Thursday, 29 September 2011

Brain Zebras and Relatives



 My middle name means, “warrior woman.” Lately, I talk about fighting this cancer & my friends, meaning to encourage me and console themselves, talk about me being a fighter.

And I am. A survivor, a fighter, generally speaking.

Strange then, that I don’t feel I’m fighting cancer. I have the oddest intuition that “fighting” is not what I need to do. Ask anyone in martial arts – you never meet force with force. It’s just a stupid tactic and it doesn’t work. And if someone is screaming at you, does screaming back deescalate the situation? Generally not, if you’ll forgive me answering my own question.

I can’t help thinking that every one of our defenses begins as a helper. You can’t sing a note in front of others because once, as child, you were happily singing and someone snapped, “sing properly.” To protect yourself from hurt, you stopped singing – and even though now you may be grown and may have a beautiful voice, those old defenses are still there and you remain silent.

On the physical level – consider autoimmune diseases: the immune system, the very system designed to protect you from all manner of ills begins to mistakenly attack and destroy healthy body tissue.

Who is to say that cancer doesn’t start as the body’s way of defending itself?

I have a couple different images of my cancer.

The most recent is zebras. I have brain zebras. I refer to the following quote:
"Medical students are taught when hearing hoof beats, to think of horses, not zebras. Neuroendocrine tumours are rare and therefore are considered to be zebras." 
How does one picture fighting zebras? I mean, look at them, they’re beautiful and interesting. Admittedly they are not quite horses, but in terms of visualizing them as an enemy, it's pretty much a useless image.

So I fall back on my original visualization. The one that appeared almost full-blown & out of nowhere when I started thinking of the cancer in Mrs. Enid’s voice. 

My cancer is Auntie C., an enormous, gelatinous whale of an unappreciated relative who visits without notice and sprawls into my favorite chair. Auntie smells like unwashed laundry and cheap perfume. She has pale puffy skin and beady eyes.She stays for lunch and asks for it on a tray. Her bones, you know, they act up something awful. She expounds on subjects she knows nothing about, messes in everyone’s business and terrifies small children by trying to kiss them. She believes that she’s a generous and helpful soul and that the family cannot really do without her. 

I can’t say I love her. But I don’t hate her either. My job is just to make her go home without hurting her feelings too much.

So, no dragons or closet monsters for me. Just the struggle to get Auntie the hell out of my chair.

Monday, 26 September 2011

OF GUNS AND FOUR-FOUR TIME



I wake up after five hours of sleep feeling robbed and cast aside….picked clean, angry. I want to throw things and listen to them shatter. I want to say something spiteful to someone who doesn’t deserve it. I am not: brave, philosophical, kind, reasonable or
even particularly sane. I want to hurt something back.

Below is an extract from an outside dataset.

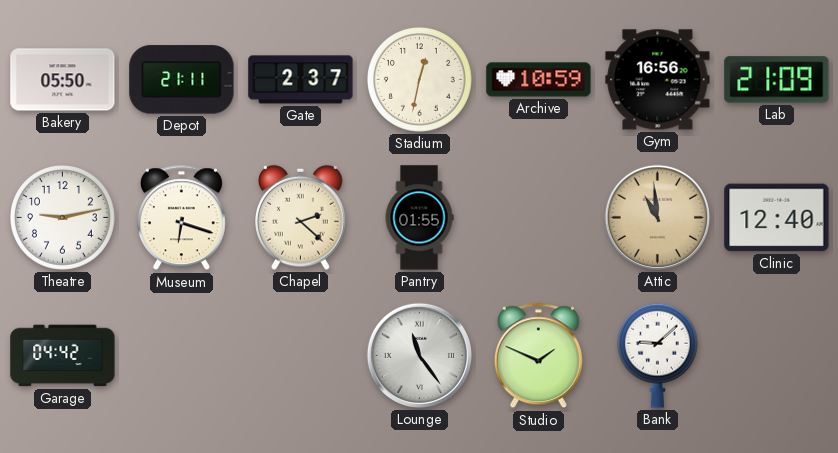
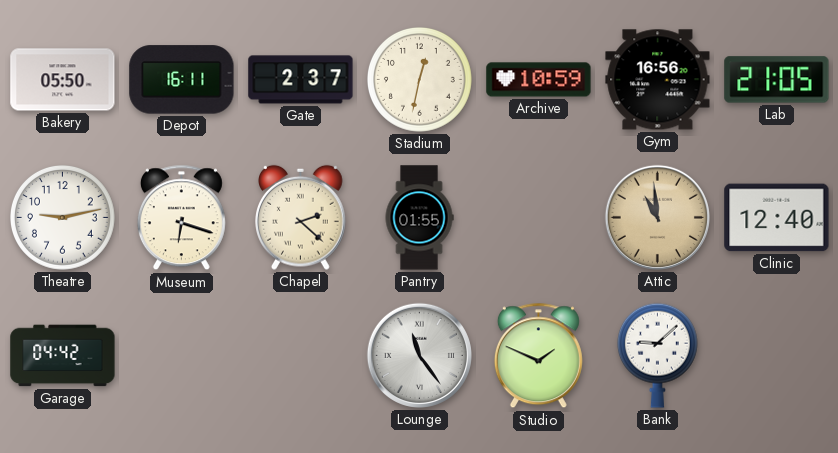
Depot: 21:11 -> 16:11
Lab: 21:09 -> 21:05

I accept and adjust and accommodate this new order of complete uncertainty. I tell myself that I have no option but to be patient, but this morning I feel like an animal about to chew off it’s own leg to escape a trap.

I’m beyond pissed.

I give the phone wide berth. I don’t answer email. There is a raging two-year old inside me. She just might own a gun. And while she can rampage through my apartment, I have enough self-control left to know she shouldn’t be going walkies.

In a while, I go back to bed. I wake the second time out of dream of being embraced by a friend. We are, bizarrely, dressed as pirates. We are holding each other, swaying slightly, like waltzing, four-four time. And it feels really good.

And it’s so very much worse than being angry.

The never-mores, they come and they go. Please. Let this one go quickly.



Friday, 23 September 2011

Travelling cat


Jan calls today to report on my Smokey. I ask, a little anxiously, if he ever sleeps with anyone.

It’s his favorite thing – going to bed at night, cuddling right up against my chest and purring loud enough to shake the walls. He only stays until he’s sufficiently reassured that he’s the most loved cat in the universe and then he wanders farther down to sleep at the end of the bed.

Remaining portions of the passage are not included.